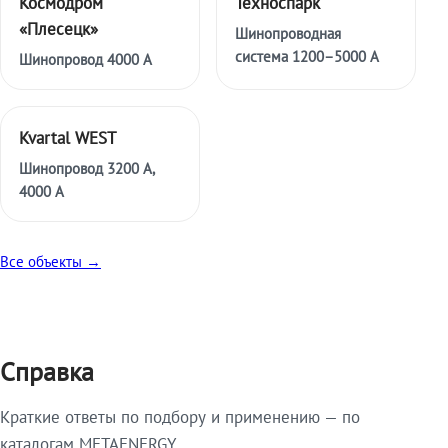
Космодром
Техноспарк
«Плесецк»
Шинопроводная
система 1200–5000 А
Шинопровод 4000 А
Kvartal WEST
Шинопровод 3200 А,
4000 А
Все объекты →
Справка
Краткие ответы по подбору и применению — по
каталогам METAENERGY.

::::::::

### About this exercise
Word for word, set down every record, keeping the images out.

### Answer section
Космодром
Техноспарк
«Плесецк»
Шинопроводная
система 1200–5000 А
Шинопровод 4000 А
Kvartal WEST
Шинопровод 3200 А,
4000 А
Все объекты →
Справка
Краткие ответы по подбору и применению — по
каталогам METAENERGY.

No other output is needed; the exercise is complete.